Nous n'avions à notre disposition que la 200e dynamisation d' Osmium et nous l'avons répétée deux fois à deux mois d'intervalle, puis une troisième fois 3 mois après avec chaque fois le même résultat: disparition de l'éruption pendant un mois puis léger retour. Après la 4e dose, la peau est restée nette.
Que dire de ce cas, sinon que cette symptomatologie qui m'avait paru si pauvre au début contenait cependant un joyau. Mais nous sommes très souvent des incrédules, et seul notre "manque de foi" nous permet de passer à côté des incroyables richesses que nous apporte parfois l'inter rogatoire... (Voyez p. 1329 dans le Répertoire)
Commentaires No 2 :
Le deuxième cas du petit François, avec sa croûte de lait - la croix des pédiatres - mais pas des homéopathes...
OSMIUM présente ce symptôme clé - Keynotes. Mais Osmium possède aussi les éternuements,
les coryzas,
les dermatoses pruriantes.
Il a même la transpiration fétide comme de l'ail sous les bras! Ce qu'on appelle la bromhydrose que cet enfant ne présente pas pour le moment, c'est vrai, mais que je signale pour votre édification personnelle, avec :
SULPH., Bov., Kali p., Lach. et Tell.
Pleurésie avec gros épanchement
Que faire dans une affection pleuro-pulmonaire aiguë ? La médecine moderne ne semble pas en peine pour vous répondre. Les sulfamides, les antibiotiques n'ont-ils pas révolutionné et modifié du tout au tout le domaine des maladies infectieuses. Et pourtant au moment du choix, une question peut parfois se poser : parmi la multitude des antibiotiques, lequel choisir ? Faut-il préférer telle ou telle Tétracycline, ou hésiter entre les multiples Pénicillines ? Il n'est pas toujours possible de faire pratiquer un antibiogramme... Alors, quels sont les éléments qui vont déterminer mon choix ? Si l'on me répond doctement que c'est l'expérience de chacun qui décide, ne serai-je pas autorisé à comprendre que c'est pure affaire de routine et de chance ?

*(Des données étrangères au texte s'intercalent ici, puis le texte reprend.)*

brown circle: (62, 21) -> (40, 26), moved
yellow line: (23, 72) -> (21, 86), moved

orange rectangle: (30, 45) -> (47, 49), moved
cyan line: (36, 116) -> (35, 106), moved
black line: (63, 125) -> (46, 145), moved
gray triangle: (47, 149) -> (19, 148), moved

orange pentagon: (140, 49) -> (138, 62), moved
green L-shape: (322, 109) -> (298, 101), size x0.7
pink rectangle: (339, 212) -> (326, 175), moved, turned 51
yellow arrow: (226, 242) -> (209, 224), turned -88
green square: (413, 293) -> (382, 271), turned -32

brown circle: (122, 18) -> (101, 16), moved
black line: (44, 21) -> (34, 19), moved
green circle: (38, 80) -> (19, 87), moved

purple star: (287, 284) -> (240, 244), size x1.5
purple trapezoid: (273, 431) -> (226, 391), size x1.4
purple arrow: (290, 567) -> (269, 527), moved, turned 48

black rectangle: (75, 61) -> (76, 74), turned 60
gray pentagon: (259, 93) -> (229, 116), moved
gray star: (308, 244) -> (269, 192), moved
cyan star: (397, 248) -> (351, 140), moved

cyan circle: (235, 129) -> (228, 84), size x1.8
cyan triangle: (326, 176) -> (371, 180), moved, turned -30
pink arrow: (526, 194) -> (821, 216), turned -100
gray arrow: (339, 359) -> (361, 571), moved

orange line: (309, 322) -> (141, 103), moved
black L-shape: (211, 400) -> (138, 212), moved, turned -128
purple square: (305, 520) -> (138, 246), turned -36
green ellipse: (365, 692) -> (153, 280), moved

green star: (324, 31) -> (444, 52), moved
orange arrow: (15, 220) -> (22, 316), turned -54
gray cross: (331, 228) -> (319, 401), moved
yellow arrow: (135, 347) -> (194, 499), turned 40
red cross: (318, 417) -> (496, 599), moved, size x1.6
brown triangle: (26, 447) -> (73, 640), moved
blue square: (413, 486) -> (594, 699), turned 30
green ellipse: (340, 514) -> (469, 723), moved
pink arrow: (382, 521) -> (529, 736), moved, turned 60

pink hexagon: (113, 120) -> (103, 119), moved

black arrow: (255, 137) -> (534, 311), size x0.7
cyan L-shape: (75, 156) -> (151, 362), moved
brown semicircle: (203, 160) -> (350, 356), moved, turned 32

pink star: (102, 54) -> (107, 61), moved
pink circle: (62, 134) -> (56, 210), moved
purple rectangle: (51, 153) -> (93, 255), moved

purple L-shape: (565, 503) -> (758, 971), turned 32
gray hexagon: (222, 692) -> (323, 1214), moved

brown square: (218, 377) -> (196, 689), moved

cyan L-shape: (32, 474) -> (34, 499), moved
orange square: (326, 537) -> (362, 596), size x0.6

L'homéopathie a beau être bonne fille, et réussir "même entre les mains de votre concierge" comme nous le dit le Dr SCHMIDT, la routine n'est pas toujours un fauteuil confortable pour le médecin homéopathe. J'en veux pour preuve cette troisième observation :
Monsieur F., âgé de 39 ans, traînait un gros rhume depuis 15 jours lorsqu'il m'a fait appeler le 8 janvier 1964 parce que sa température est montée brusquement hier matin à 39.20. Et ce soir il est à 40.80.
Il mouche jaune, le matin au lever surtout, et depuis 15 jours, il tousse, d'une toux grasse pire le matin.
Il se sent las - on le serait à moins - et semble confus dans ses réponses. Mais avec une telle fièvre peut-on avoir l'esprit bien clair? Pas de frissons, il a plutôt trop chaud dans son lit, et transpire légèrement; il a soif de boissons froides. L'auscultation pulmonaire est négative et l'examen ne montre qu'un catarrhe rhinopharyngé.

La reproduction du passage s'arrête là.